**Action item:** Only a number is required: how many lines of the material contain the word "Newmarket"?

*** Provided information Section Begins ***

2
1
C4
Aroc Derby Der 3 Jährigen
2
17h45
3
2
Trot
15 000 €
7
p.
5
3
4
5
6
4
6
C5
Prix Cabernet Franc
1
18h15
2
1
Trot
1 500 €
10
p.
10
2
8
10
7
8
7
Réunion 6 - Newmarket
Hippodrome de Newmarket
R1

*** Provided information Section Ends ***

**Response to the task:** 2